Personal information
- Full name: Colin Ross Nicholson
- Born: 9 September 1939 Oamaru, North Otago, New Zealand
- Died: 4 February 2020 (aged 80) Waipu, Northland, New Zealand
- Batting: Left-handed
- Bowling: Left-arm fast-medium
- Relations: Kenneth Nicholson (brother)

Domestic team information
- 1959/60: Canterbury
- 1963/64: Otago
- Source: ESPNcricinfo, 19 May 2016

= Colin Nicholson (cricketer) =

New Zealand cricketer (1939–2020)

Colin Ross Nicholson (9 September 1939 - 4 February 2020) was a New Zealand cricketer. He played one first-class cricket match for Canterbury during the 1959–60 season and one for Otago in the 1963–64 season.

Ross Nicholson was born at Oamaru in North Otago in 1939 and educated at Southland Boys' High School in Invercargill.

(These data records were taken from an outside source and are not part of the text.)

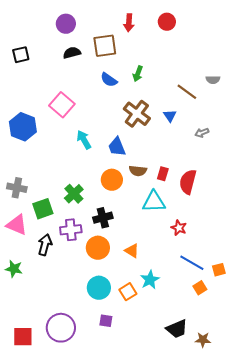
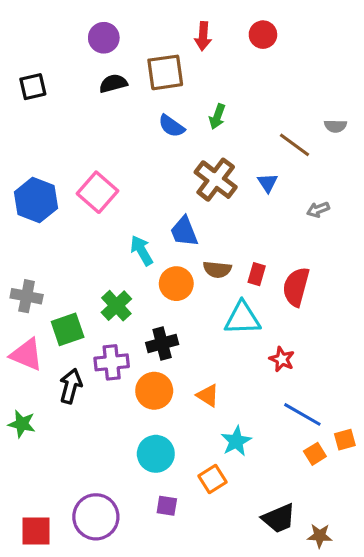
pink square: (62, 105) -> (97, 192), moved
cyan arrow: (84, 140) -> (142, 250), moved
orange square: (219, 270) -> (345, 440), moved
orange square: (128, 292) -> (213, 479), moved

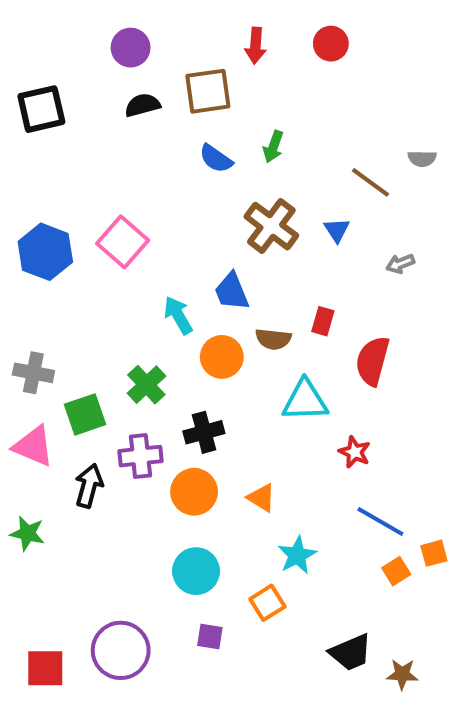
black square: (33, 87) -> (41, 109), size x1.4
red rectangle: (257, 274) -> (323, 321), moved

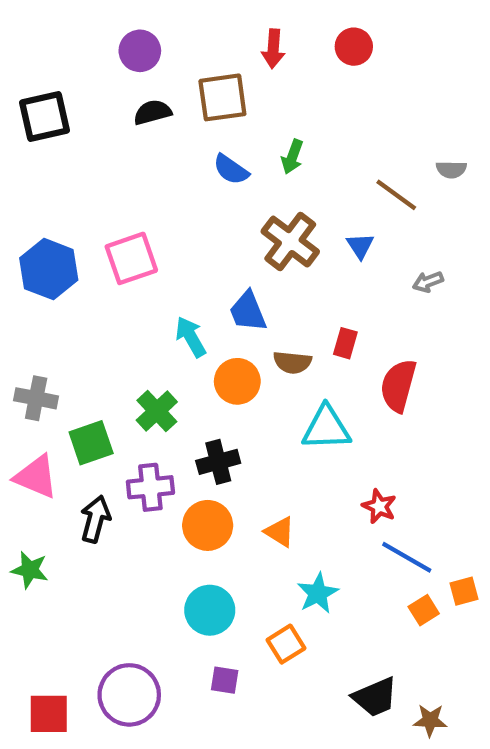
pink square: (123, 242) -> (131, 258), turned 30
red star: (355, 452) -> (379, 506), moved

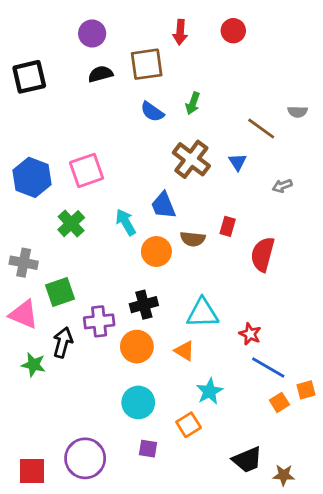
green cross: (157, 411) -> (71, 224), moved
cyan triangle: (326, 428) -> (203, 313), moved
green star: (30, 570) -> (33, 365), moved

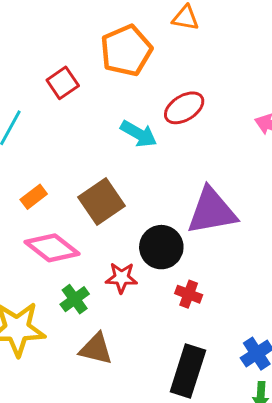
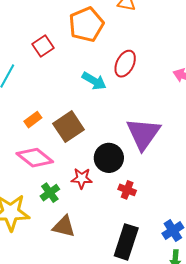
red ellipse: (184, 108) -> (125, 64), turned -32
orange rectangle: (34, 197) -> (33, 120), moved
purple triangle: (212, 211) -> (143, 134), turned -45

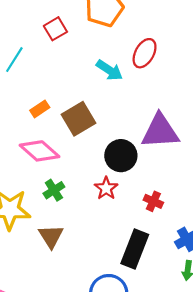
purple triangle: (143, 134) -> (160, 131), turned 48
red star: (82, 178) -> (106, 188), moved, turned 30
red cross: (127, 190) -> (153, 201), moved
brown triangle: (64, 226) -> (51, 236), moved, turned 40

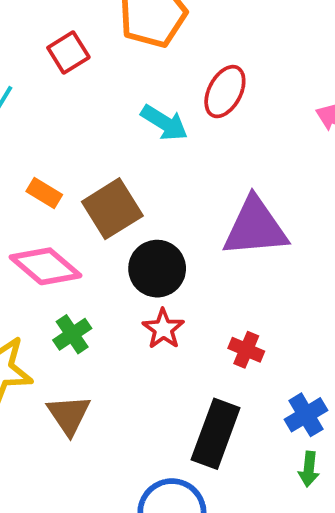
orange rectangle: (40, 109) -> (44, 193), turned 66
black circle: (121, 156) -> (157, 269), moved

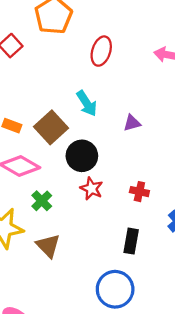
cyan arrow: (164, 123) -> (87, 103), moved, turned 36
purple triangle: (255, 227) -> (132, 123), size x0.5
black rectangle: (216, 434) -> (131, 241), size x0.7

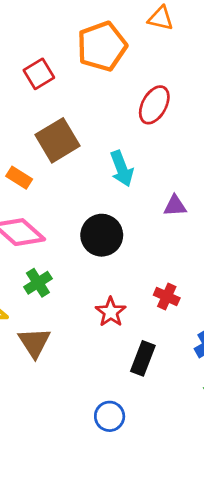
brown square: (51, 127) -> (57, 140), moved
red star: (91, 189) -> (111, 312), moved
blue circle: (115, 289) -> (110, 416), size x0.6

After playing age-group cricket for Otago and other matches for Southland and a New zealand Brabin XI, he made his first-class debut for Canterbury against Wellington at the Basin Reserve in January 1960. An opening bowler, Nicholson took one wicket on debut. His other first-class match was also against Wellington at the Basin Reserve. Playing for Otago in December 1963 Nicholson went wicketless as Otago lost by an innings.

Nicholson died at Waipu in 2020 aged 80. His older brother Kenneth also played cricket for Otago.